AIM OF THE EXERCISE:
In the data that follows, find each line containing "поэта" and copy it.

»»

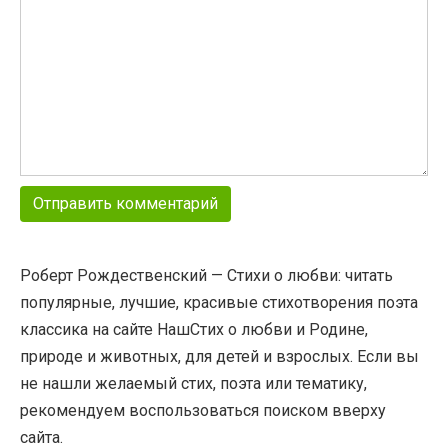
Роберт Рождественский — Стихи о любви: читать
популярные, лучшие, красивые стихотворения поэта
классика на сайте НашСтих о любви и Родине,
природе и животных, для детей и взрослых. Если вы
не нашли желаемый стих, поэта или тематику,
рекомендуем воспользоваться поиском вверху
сайта.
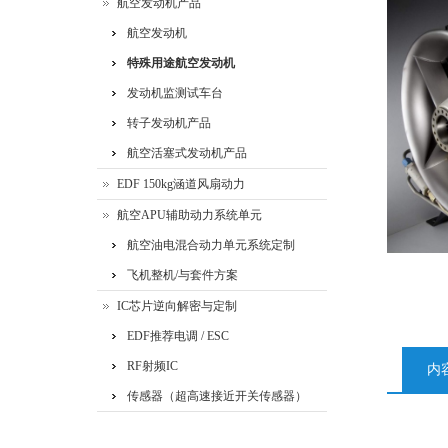
航空发动机产品
航空发动机
特殊用途航空发动机
发动机监测试车台
转子发动机产品
航空活塞式发动机产品
EDF 150kg涵道风扇动力
航空APU辅助动力系统单元
航空油电混合动力单元系统定制
飞机整机/与套件方案
IC芯片逆向解密与定制
EDF推荐电调 / ESC
RF射频IC
内
传感器（超高速接近开关传感器）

««

THE ANSWER:
популярные, лучшие, красивые стихотворения поэта
не нашли желаемый стих, поэта или тематику,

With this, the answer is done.